South Portland bakery, coffee roastery opens Friday

Photo / Jim Neuger Cape Whoopies, a gourmet whoopie pie baking company, and Rwanda Bean Co., a coffee roastery that is helping support Rwandan farmers, are partnering to open a bakery, roastery, coffee shop and cold-brewing facility on Cottage Road in South Portland this week.

A multi-function bakery and coffee shop will open this week in a South Portland building that had long been vacant.

Cape Whoopies, a gourmet whoopie pie baking company, and Rwanda Bean Co., a coffee roastery that is helping support Rwandan farmers, are partnering to open a bakery, roastery, coffee shop and cold-brewing facility at 185 Cottage Road.

The 5,293-square-foot building, which most recently housed the Cherished Possessions consignment shop, had been empty since November 2016.

Marcia Wiggins started Cape Whoopies in her Cape Elizabeth home in January 2013, eventually moving production to Fork Food Lab in Portland, an incubator for food-based businesses.

At Fork Food Lab, she met White Cap Cold Brew Coffee co-owners Ben Graffius and Tom Marlowe, who brew nitro cold-brew coffee using beans from Rwanda, and Michael Mwenedata and Nick Mazuroski who started Rwanda Bean, a coffee bean wholesale company, according to a news release.

Last year, the two coffee bean companies merged under the name Rwanda Bean Company and named their nitro cold brew coffee White Cap.

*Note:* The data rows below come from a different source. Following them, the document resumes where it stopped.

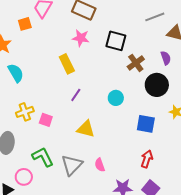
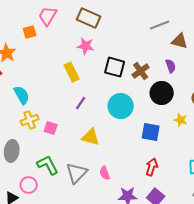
black square: (116, 41) -> (115, 67), moved
cyan semicircle: (16, 73) -> (22, 95), moved
cyan circle: (116, 98) -> (121, 106), size x1.6

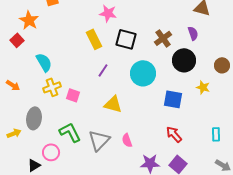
black square: (115, 67) -> (126, 39), moved
red arrow: (152, 167) -> (174, 134), turned -60

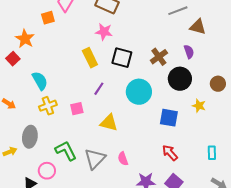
pink square: (73, 95) -> (77, 109), moved, turned -32

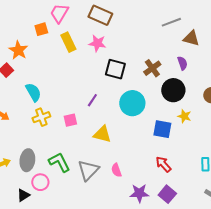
yellow rectangle: (90, 58) -> (68, 42), moved
yellow star: (199, 106) -> (184, 116), moved
gray ellipse: (30, 137) -> (27, 160), moved

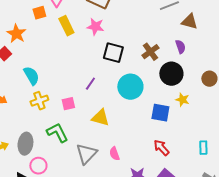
green L-shape: (59, 162) -> (57, 133), moved

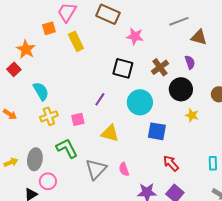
pink star: (95, 27) -> (135, 36), moved
blue square: (160, 113) -> (157, 131), moved

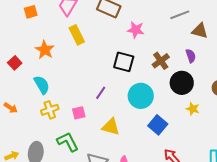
orange square: (49, 28) -> (31, 12), moved
orange star: (26, 49) -> (45, 50), moved
blue square: (157, 131) -> (158, 125), turned 30

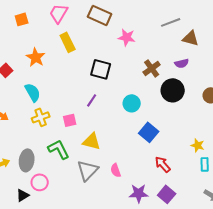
purple semicircle: (191, 56) -> (182, 63), turned 96
black square: (124, 62) -> (101, 69), moved
cyan circle: (141, 96) -> (132, 103), size x0.7
yellow star: (193, 109) -> (198, 145), moved
yellow triangle: (111, 127) -> (92, 141), moved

Friday, Cape Whoopies and Rwanda Bean will hold a soft opening of the 185 Cottage Road shop.

The companies will share the renovated space, which was built in 1959 as a grocery store.

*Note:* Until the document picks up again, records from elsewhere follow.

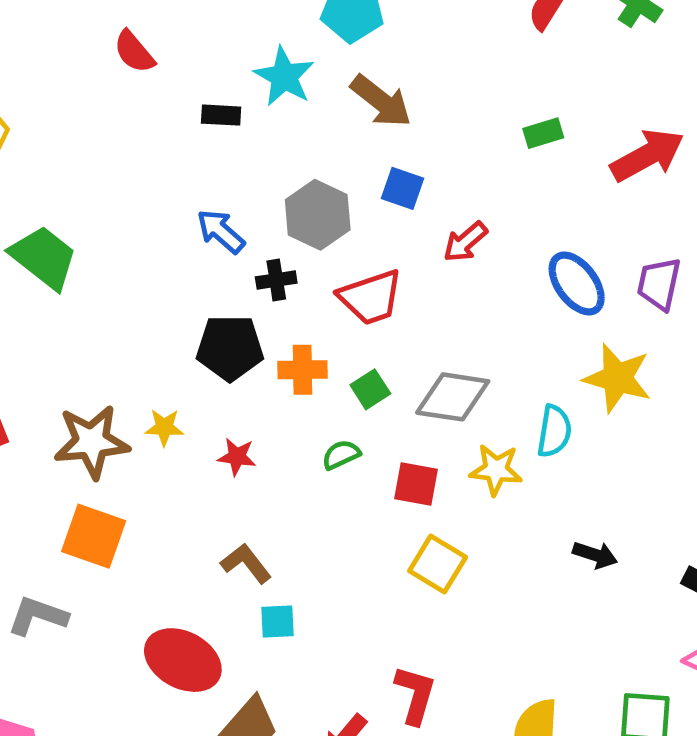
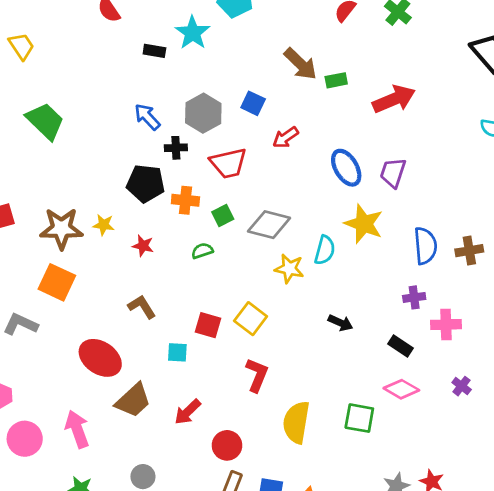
brown arrow: (381, 101) -> (300, 64), moved
red square: (416, 484) -> (208, 325), moved
cyan square: (277, 622) -> (177, 352), moved
red L-shape: (415, 695) -> (257, 375), moved

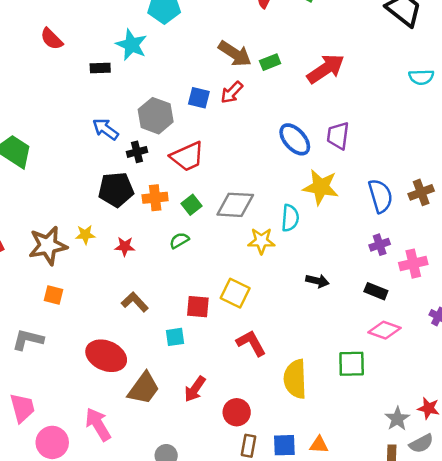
red arrow: (285, 137) -> (232, 92), moved
orange square: (57, 282) -> (53, 295), size x0.6
red L-shape: (257, 375) -> (251, 343), turned -40

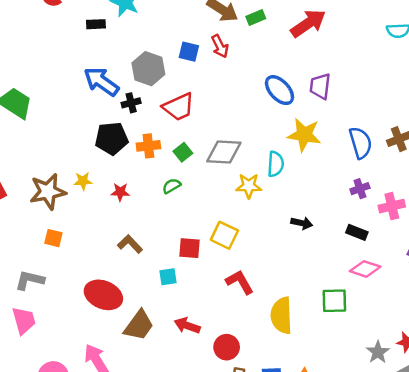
red arrow: (232, 92) -> (220, 46), turned -70
blue arrow: (106, 129) -> (101, 82), size x1.4
red arrow: (195, 389) -> (187, 326), turned 75
pink trapezoid: (22, 408) -> (24, 320), moved

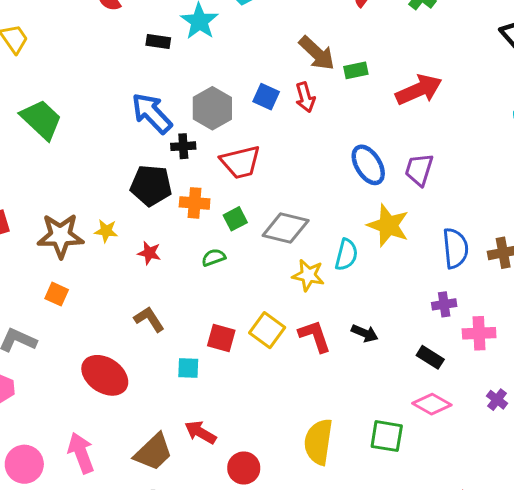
red L-shape: (240, 282) -> (315, 336), moved
brown trapezoid: (139, 325) -> (153, 452), moved

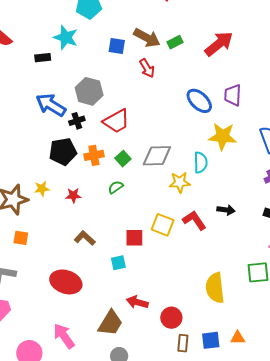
blue square: (266, 97) -> (117, 46), moved

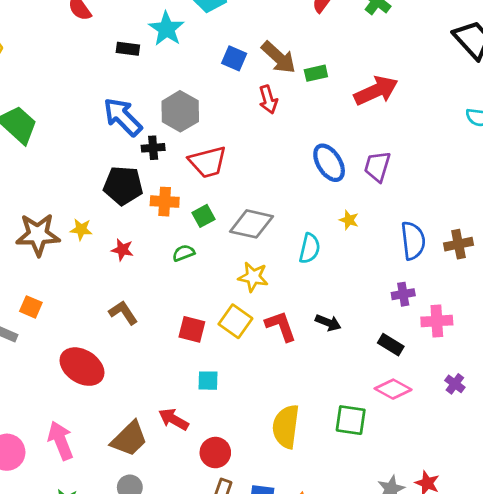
yellow star: (223, 136) -> (349, 220), size x0.5
yellow star: (180, 182) -> (253, 277), moved
orange square: (21, 238) -> (31, 307), moved
cyan square: (118, 263) -> (208, 381), moved

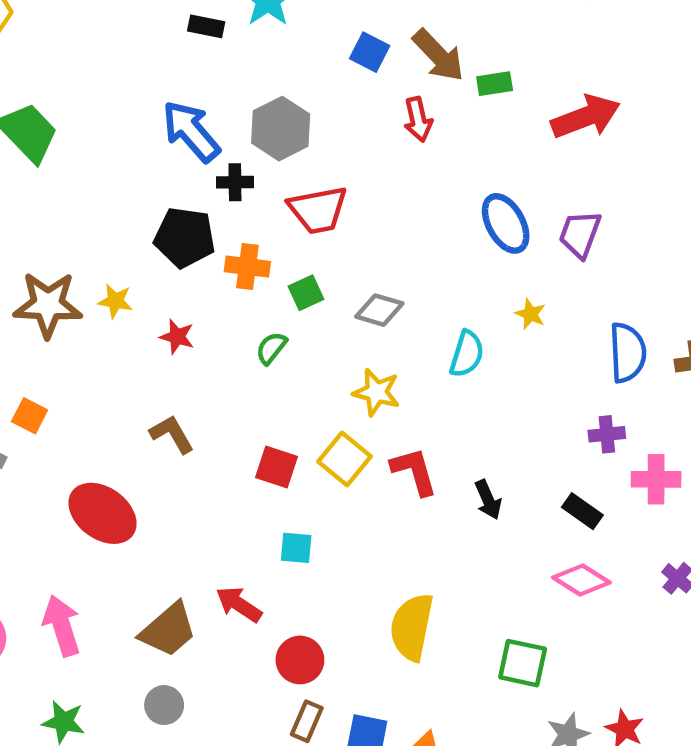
gray diamond: (251, 224) -> (379, 310), size x0.7
green semicircle: (184, 253) -> (271, 348), turned -35
black arrow: (328, 323) -> (488, 500), moved, turned 40
green square: (351, 420) -> (523, 663), moved

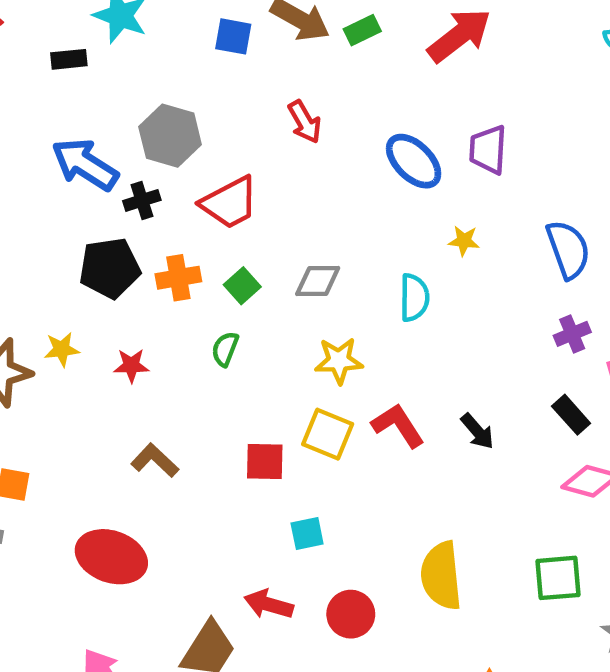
red arrow: (418, 119) -> (305, 122), moved
black rectangle: (582, 511) -> (571, 415), turned 30
red circle: (300, 660) -> (351, 614), moved

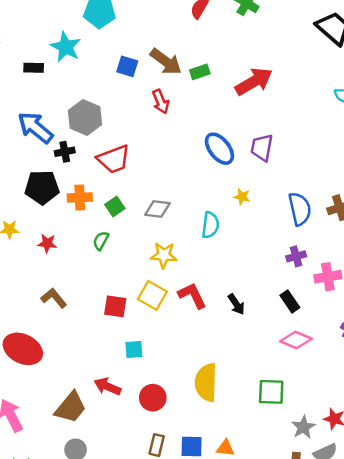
red arrow: (305, 122) -> (161, 102), moved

The roastery will use bourbon arabica beans from Rwanda's mountainous Karora province, where Rwanda Bean Company founder Mwenedata lived until the age of 9. During the 1994 Rwandan genocide rebels stormed his village, killing hundreds of people, including his parents and five siblings.

Mwenedata lived in refugee camps before immigrating to the United States in 2009. He attended the University of Southern Maine, where he met Nick Mazuroski, who was already working in the food service business.

"I was determined to find a way to give back to the families in my homeland and to help coffee bean growers succeed. We reinvest 50% of our profits to help farmers, their families and communities," says Mwenedata. "Partnering with Marcia and Cape Whoopies and opening our Rwanda Bean flagship roastery and coffee shop in South Portland is now a dream come true.”

Wiggins said she’s “spent good, long years growing and perfecting Cape Whoopies with the help of family, friends and my husband Dennis, who has always been a good sport about wearing a hairnet while preparing the whoopie pies.”

"Cape Whoopies and Rwanda Bean will now share a space in a wonderful community and continue to support one another,” she said. “I like to think of South Portland as our international headquarters."